It’s almost too easy to explain why .999… does not equal 1. Even fools can see the reason right away — it appears to take a college education to get it wrong, as counter-intuitive as that may be.
If .999… = 1, and X – X = 0, then 1 – .999… should equal 0. It doesn’t. You get .000…01. How do I know this? Inductive reasoning.
1.00 – .99 = .01
1.00000 – .99999 = .00001
1.0000000000 – .9999999999 = .0000000001
1 minus point 9 repeating for any length equals point 0 repeating for one digit shorter than the string of 9s followed by a single 1.
There’s no reason to suppose that this pattern suddenly changes just because the string of 9s is infinitely long. For any finite length this is true, so for an infinite length it should still be true.

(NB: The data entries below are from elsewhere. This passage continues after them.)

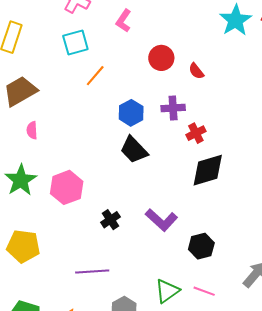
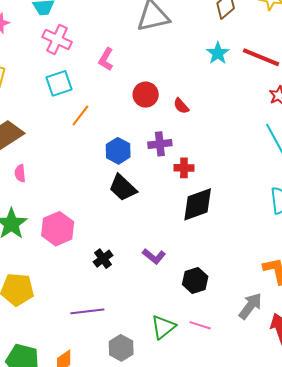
cyan star: (236, 20) -> (218, 53), size x0.7
red cross: (196, 133) -> (184, 168), turned 30
purple L-shape: (161, 220) -> (154, 256), size x0.7

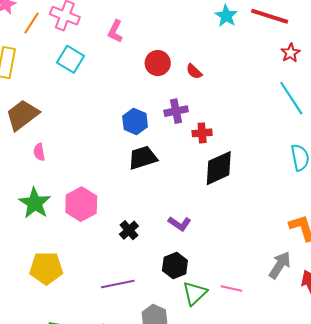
cyan square: (59, 83) -> (70, 59), turned -36
orange line: (80, 116) -> (31, 23), moved
black trapezoid: (123, 188) -> (143, 158), turned 124
black hexagon: (195, 280) -> (175, 266), moved

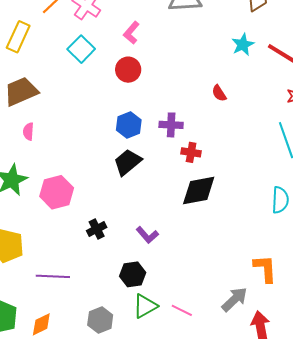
red circle: (158, 63) -> (128, 70), moved
red semicircle: (194, 71) -> (219, 93), moved
black trapezoid: (143, 158) -> (128, 162), turned -36
purple line: (118, 284) -> (53, 276), moved

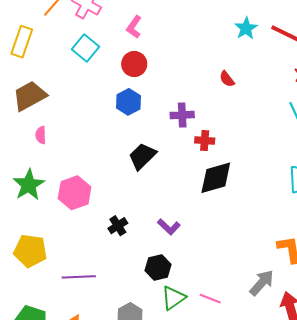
blue hexagon: (129, 125) -> (128, 102), moved

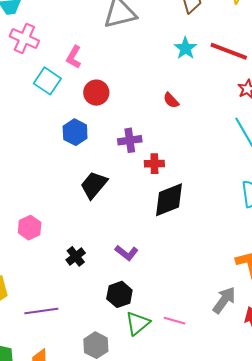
cyan square: (86, 48) -> (47, 81), moved
red circle: (134, 64) -> (96, 93), moved
pink hexagon: (75, 193) -> (30, 228), size x0.7

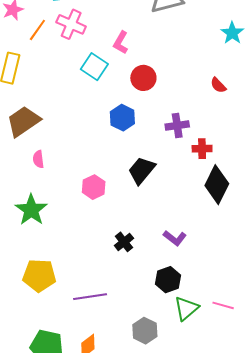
black diamond: (169, 200) -> (217, 185), turned -42
pink hexagon: (30, 228) -> (94, 187), moved

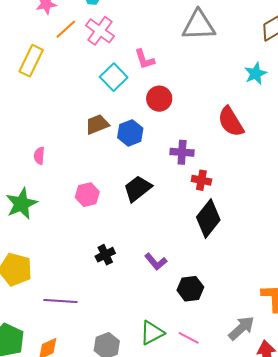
pink L-shape: (121, 43) -> (144, 59), turned -60
red semicircle: (218, 85) -> (231, 122), size x1.8
brown trapezoid: (23, 121) -> (97, 124), moved, size x0.7
black hexagon: (168, 280) -> (190, 289), moved

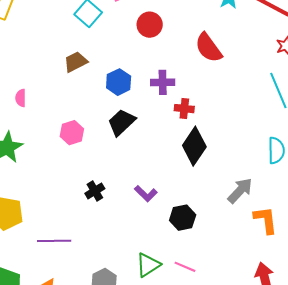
red circle: (159, 99) -> (150, 25), moved
blue hexagon: (130, 133) -> (119, 82), moved
gray arrow: (241, 328) -> (240, 191), moved

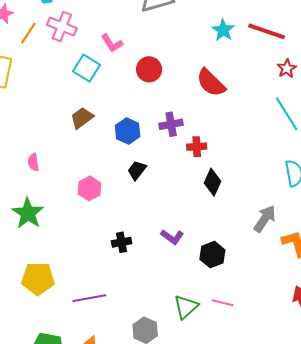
black trapezoid: (121, 122) -> (137, 170), size x0.7
black diamond: (194, 146) -> (213, 182), size x0.7
black cross: (95, 191) -> (122, 242), turned 30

But let’s not stop there. If .999… = 1 then X squared = X squared. Does it? No.
.999 squared = .998001
.99999 squared = .9999800001
.999… squared = .999…980….0001
None of these equals 1 squared (which is 1). Again, I’ve demonstrated that any finite length of 9’s squared does not even come very close to being 1. It’s true that it gets closer as the string gets longer, but it will never change to become 1.000… No matter how long the number is, you’ll still be multiplying a 9 by a 9, and that will give you a 1, not a zero.
It’s even more revealing when you multiply both sides of the equation by 2.
.999…(2) = 1.999…98
1(2) = 2
Here you see that the distance between both sides doubles, which is consistent with any unbalanced equation. Take any two numbers, multiply both of them by 2, and you’ll always find that the difference between them also doubles (because if X-Y=Z, then 2X-2Y=2Z, where X and Y are any two numbers and Z is their difference).

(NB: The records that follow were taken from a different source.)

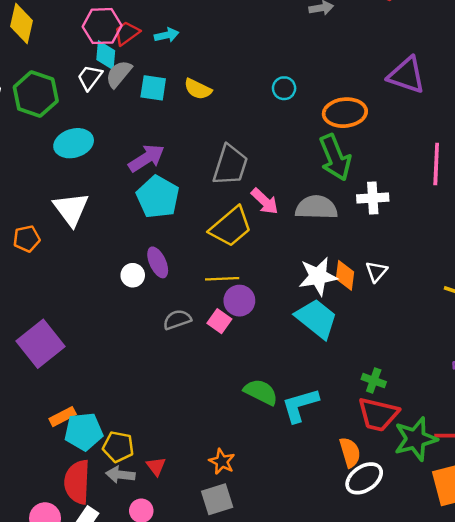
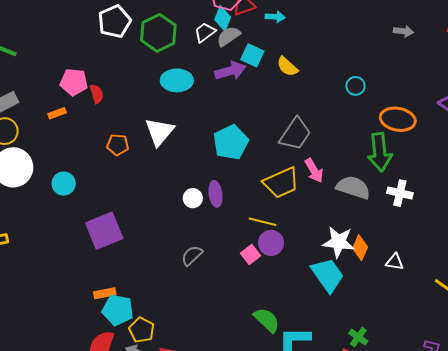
purple arrow: (146, 158) -> (230, 71), moved
white triangle: (376, 271) -> (395, 262), moved, turned 42
gray semicircle: (177, 320) -> (192, 255), moved, turned -40

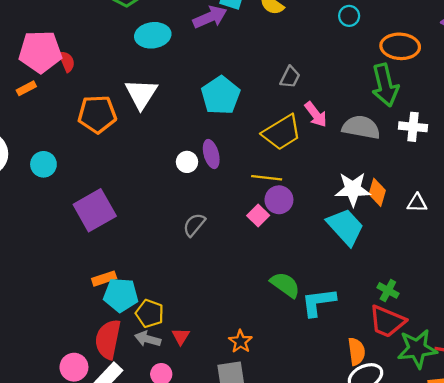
pink pentagon: (74, 82) -> (40, 52), size x1.4
gray trapezoid: (295, 134) -> (290, 77), size x0.6
orange pentagon: (118, 145) -> (97, 114), size x1.6

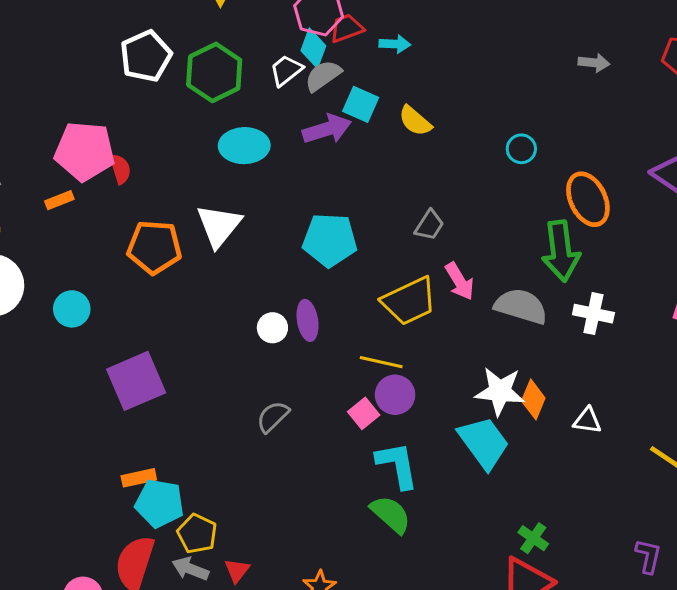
orange ellipse: (400, 46) -> (588, 199), turned 54
cyan pentagon: (221, 95) -> (330, 240), turned 30
cyan L-shape: (318, 302) -> (397, 465), moved, turned 81

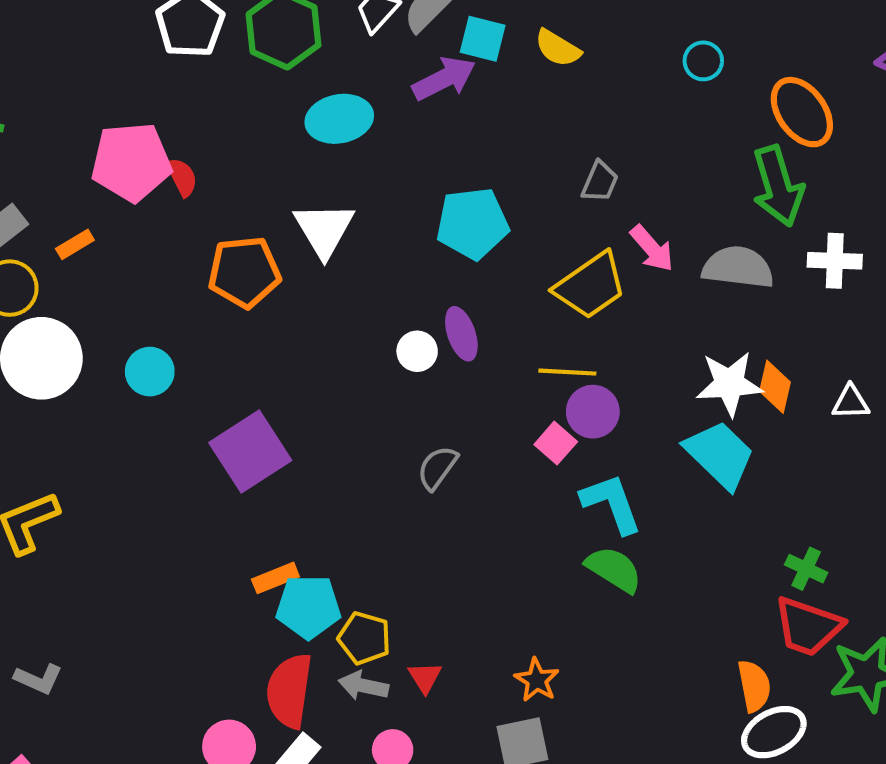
orange rectangle: (59, 200) -> (75, 244), moved

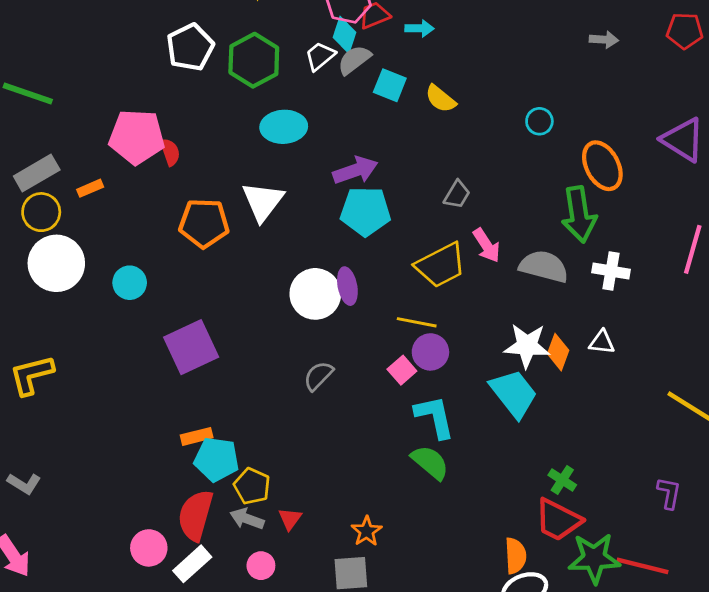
purple arrow: (444, 79) -> (355, 170), moved
white circle: (417, 351) -> (315, 294), size x1.8
white triangle: (851, 402) -> (602, 342), moved

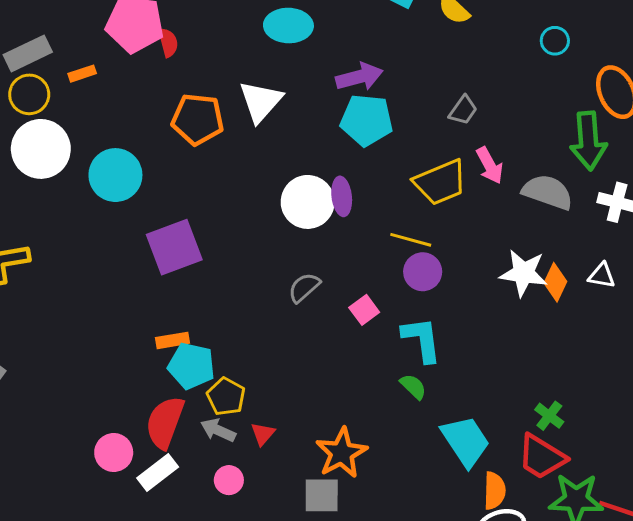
cyan circle: (130, 283) -> (115, 175), size x1.5
pink square: (402, 370) -> (364, 310), moved
cyan trapezoid: (514, 393) -> (466, 441), moved
green semicircle: (430, 462) -> (413, 387), size x0.7
orange star: (367, 531) -> (342, 453), size x1.6

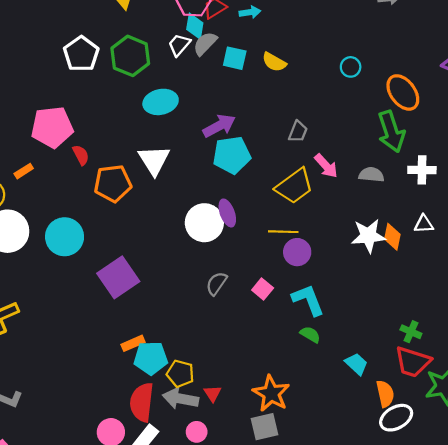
red semicircle: (168, 42) -> (81, 155), moved
gray semicircle: (548, 192) -> (371, 175), size x0.7
gray arrow: (218, 430) -> (180, 399), size x1.4
cyan trapezoid: (466, 441) -> (356, 364), size x0.6

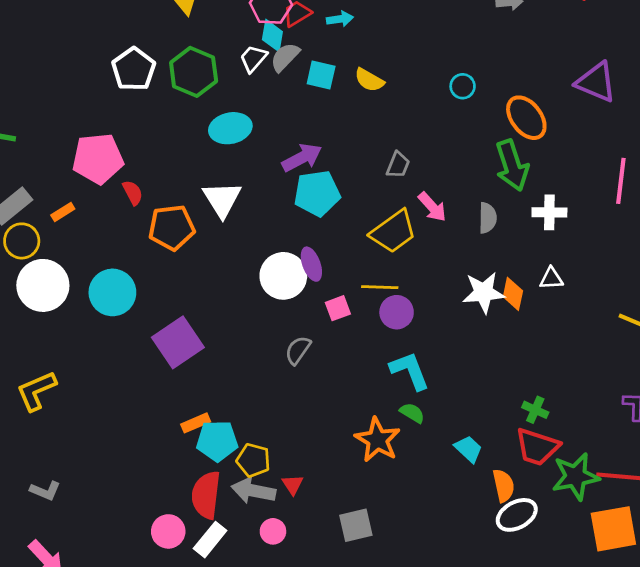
gray semicircle: (371, 175) -> (488, 218), turned 85
pink square: (263, 289) -> (338, 308), moved, turned 30
orange star: (271, 393) -> (377, 440), moved

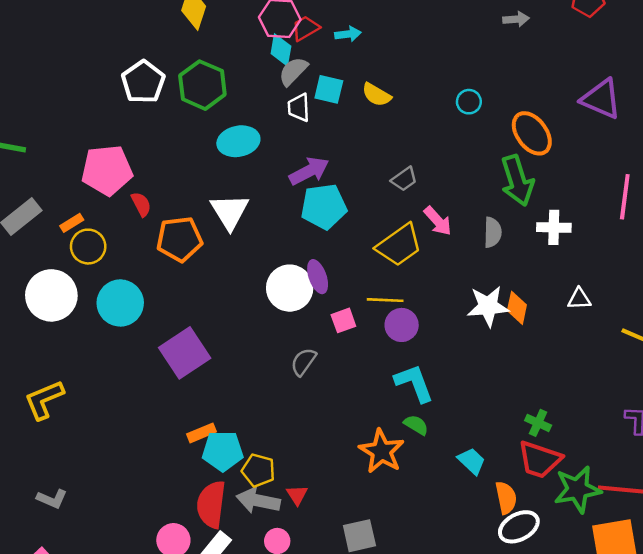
white trapezoid: (253, 59) -> (299, 108), moved, turned -44
gray trapezoid: (398, 165) -> (404, 179), turned 32
yellow circle: (22, 241) -> (88, 247), moved
white triangle: (551, 278) -> (579, 299), moved

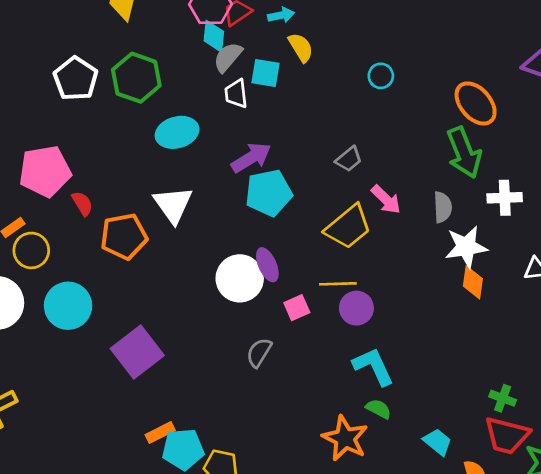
yellow semicircle: (376, 95) -> (301, 47), moved, turned -148
cyan circle: (469, 102) -> (381, 76), moved
white star: (488, 306) -> (466, 247), moved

There is literally nothing you can do to both sides of the equation .999… = 1 and have them still coming out equal. Many people assume that 9.999… = 10 (by multiplying both sides by 10) or that 3.999… = 4 (by adding 3 to both sides), but this is a logical fallacy known as “begging the question“… the conclusion is derived from prior belief that .999… = 1, not because it’s otherwise provable that these equations are true.
One final note: While I welcome criticism, please don’t tell me that I’m doing these problems wrong unless you can explain how they are done right. Don’t tell me that .999… multiplied by 2 does not equal 1.999…98 unless you can explain how those numbers are multiplied correctly and come out to a figure that supports your conclusion. If you can’t offer an alternative explanation, there’s a good chance that there isn’t one.